**YOUR TASK**.
Filter the records below for the word "small". Copy each line that holds it.

**EXERCISE DATA**.
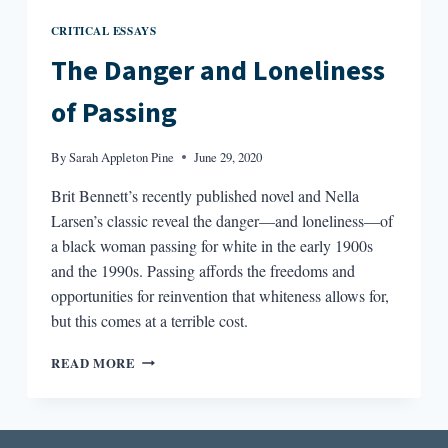
CRITICAL ESSAYS
The Danger and Loneliness
of Passing
By
Sarah Appleton Pine
June 29, 2020
Brit Bennett’s recently published novel and Nella
Larsen’s classic reveal the danger—and loneliness—of
a black woman passing for white in the early 1900s
and the 1990s. Passing affords the freedoms and
opportunities for reinvention that whiteness allows for,
but this comes at a terrible cost.
THE
READ MORE
DANGER
AND
LONELINESS
OF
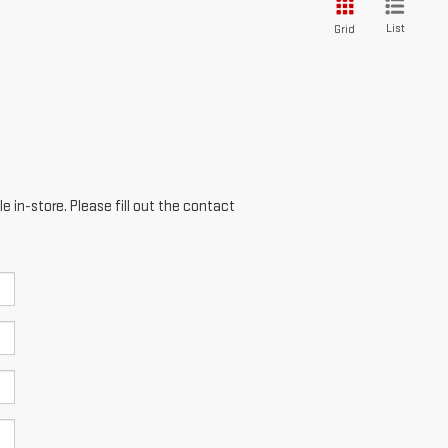
List
Grid
e in-store. Please fill out the contact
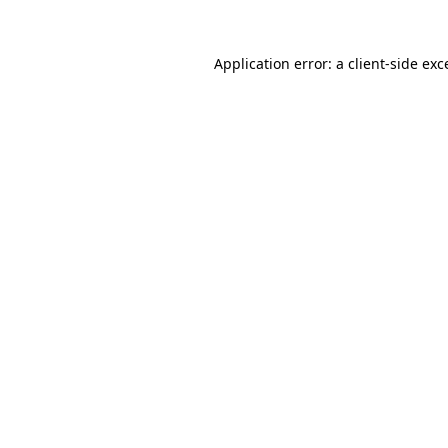
Application error: a
client
-side exc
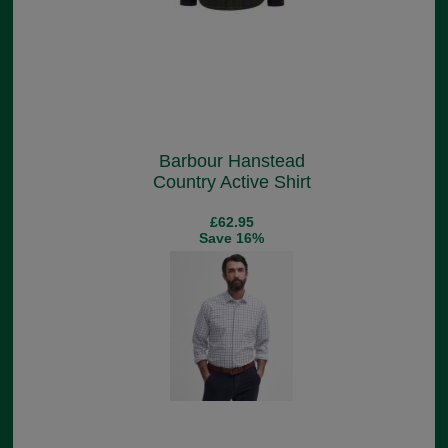
Barbour Hanstead
Country Active Shirt
£62.95
Save 16%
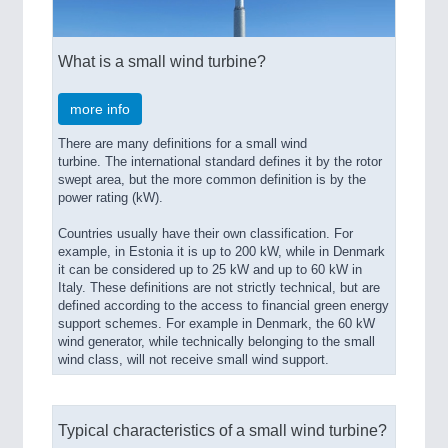
What is a small wind turbine?
more info
There are many definitions for a small wind
turbine. The international standard defines it by the rotor
swept area, but the more common definition is by the
power rating (kW).
Countries usually have their own classification. For
example, in Estonia it is up to 200 kW, while in Denmark
it can be considered up to 25 kW and up to 60 kW in
Italy. These definitions are not strictly technical, but are
defined according to the access to financial green energy
support schemes. For example in Denmark, the 60 kW
wind generator, while technically belonging to the small
wind class, will not receive small wind support.
Typical characteristics of a small wind turbine?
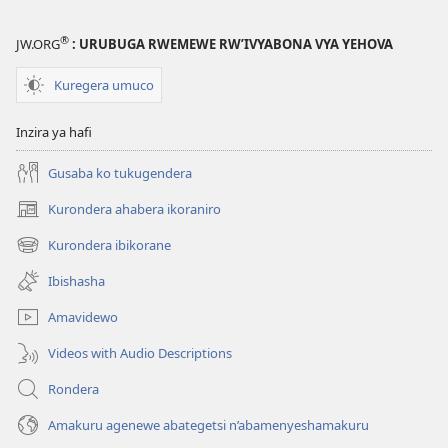
®
JW.ORG
: URUBUGA RWEMEWE RW’IVYABONA VYA YEHOVA
Kuregera umuco
Inzira ya hafi
Gusaba ko tukugendera
Kurondera ahabera ikoraniro
(opens
new
Kurondera ibikorane
(opens
window)
new
Ibishasha
window)
Amavidewo
Videos with Audio Descriptions
Rondera
Amakuru agenewe abategetsi n’abamenyeshamakuru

**WRITTEN REPLY**.
What is a small wind turbine?
There are many definitions for a small wind
wind generator, while technically belonging to the small
wind class, will not receive small wind support.
Typical characteristics of a small wind turbine?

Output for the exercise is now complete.